This semester I am working on finishing my book manuscript, which deals with issues raised by Anna Tsing and Marshall Sahlins… or rather the same issue… raised by both of them… In taking notes for the second chapter I thought it would be fun to write a blog demonstrating the way that Tsing’s “highly original perspective” (as the back of the book describes it) repeats in just slightly different phraseology what Sahlins argued twenty years earlier. As the notes accumulated, however, I found that the passages formed a continuous narrative, rather than a set of quotes capable of being contrasted. So here is a selection of their work, alternating between Friction and Islands of History. Can you tell the difference? I suspect stylistically they are distinguishable, even though the content is quite similar. I bet if I had a copy of Anahulu to hand I could get the language about capitalism to fit even closer.
Here we go:
“Universals are effective within particular historical conjunctures that give them content and force. We might specify this conjunctural feature of universals in practice by speaking of engagement.
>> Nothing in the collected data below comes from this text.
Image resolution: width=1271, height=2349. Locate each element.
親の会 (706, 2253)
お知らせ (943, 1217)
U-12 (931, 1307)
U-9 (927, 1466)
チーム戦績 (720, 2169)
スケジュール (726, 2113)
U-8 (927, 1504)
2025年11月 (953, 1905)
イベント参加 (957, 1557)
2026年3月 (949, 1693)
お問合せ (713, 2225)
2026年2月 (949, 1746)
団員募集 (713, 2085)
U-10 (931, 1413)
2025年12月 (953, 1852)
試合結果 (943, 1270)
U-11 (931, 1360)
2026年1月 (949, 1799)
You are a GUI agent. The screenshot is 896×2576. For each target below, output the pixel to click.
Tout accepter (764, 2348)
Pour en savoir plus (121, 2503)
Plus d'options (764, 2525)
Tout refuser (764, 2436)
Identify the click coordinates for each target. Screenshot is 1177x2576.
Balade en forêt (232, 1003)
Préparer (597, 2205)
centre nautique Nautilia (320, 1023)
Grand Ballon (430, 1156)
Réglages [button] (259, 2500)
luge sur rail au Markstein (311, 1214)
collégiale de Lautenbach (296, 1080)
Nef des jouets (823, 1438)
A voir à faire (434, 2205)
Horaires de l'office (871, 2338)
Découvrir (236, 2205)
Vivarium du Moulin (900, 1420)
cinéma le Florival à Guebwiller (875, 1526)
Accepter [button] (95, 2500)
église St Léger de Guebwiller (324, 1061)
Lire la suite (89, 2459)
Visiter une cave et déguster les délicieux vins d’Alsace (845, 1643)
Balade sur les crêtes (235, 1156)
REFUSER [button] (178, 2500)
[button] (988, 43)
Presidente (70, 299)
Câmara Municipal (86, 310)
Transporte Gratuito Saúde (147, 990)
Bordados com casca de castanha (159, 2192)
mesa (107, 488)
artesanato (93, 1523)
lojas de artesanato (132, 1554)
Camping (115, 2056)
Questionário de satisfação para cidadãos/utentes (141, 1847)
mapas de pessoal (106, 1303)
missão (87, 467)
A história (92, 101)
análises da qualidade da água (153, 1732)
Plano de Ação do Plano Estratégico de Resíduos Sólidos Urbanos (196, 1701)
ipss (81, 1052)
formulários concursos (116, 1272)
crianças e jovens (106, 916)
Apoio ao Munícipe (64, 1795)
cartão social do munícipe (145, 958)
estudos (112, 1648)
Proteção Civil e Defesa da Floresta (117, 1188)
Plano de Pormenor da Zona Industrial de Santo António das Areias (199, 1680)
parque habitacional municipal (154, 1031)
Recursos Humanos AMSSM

Engage universals travel across difference and are charged and changed by their travels. Through friction, universals become practically effective. Yet they can never fulfill their promises of universality. Even in transcending localities, they don’t take over the world. They are limited by the practical necessity of mobilizing adherents. Engaged universals must convince us to pay attention to them. All universals are engaged when considered as practical projects accomplished in a heterogenous world.
In the historical particularity of global connections, domination and discipline come into their own, but not always in the forms laid out by their proponents. The empirical realities in all their particularities can never live up to the myth. In action, people put their concepts and categories into ostensive relations to the world. Having its own properties, the world may then prove intractable. It can well defy the concepts that are indexed to it. Man’s symbolic hubris becomes a great gamble played with empirical realities.
The gamble is that referential action, by placing a priori concepts in correspondence with external objects, will imply some unforseen effects which cannot be ignored. Culture are continually co-produced in the interactions I call “friction”: the awkward, unequal, unstable, and creative qualities of interconnection across difference. We have seen that such “working disagreements” may entail some arrangement of conflicting intentions and interpretations, even as the meaningful relationships so established conflict with established relationships. My goal is to grasp the productive moment of this misunderstanding. Cultural forms are persistent but unpredictable effects of global encounters across difference, and I stress the importance of cross-cultural and long-distance encounters in forming everything we know as culture — a confrontation of cultures affords a privileged occasion for seeing very common types of historical chance en clair. In this generative unfolding, the basic concepts are taken through successive stages of combination and recombination, along the way producing novel and synthetic terms.”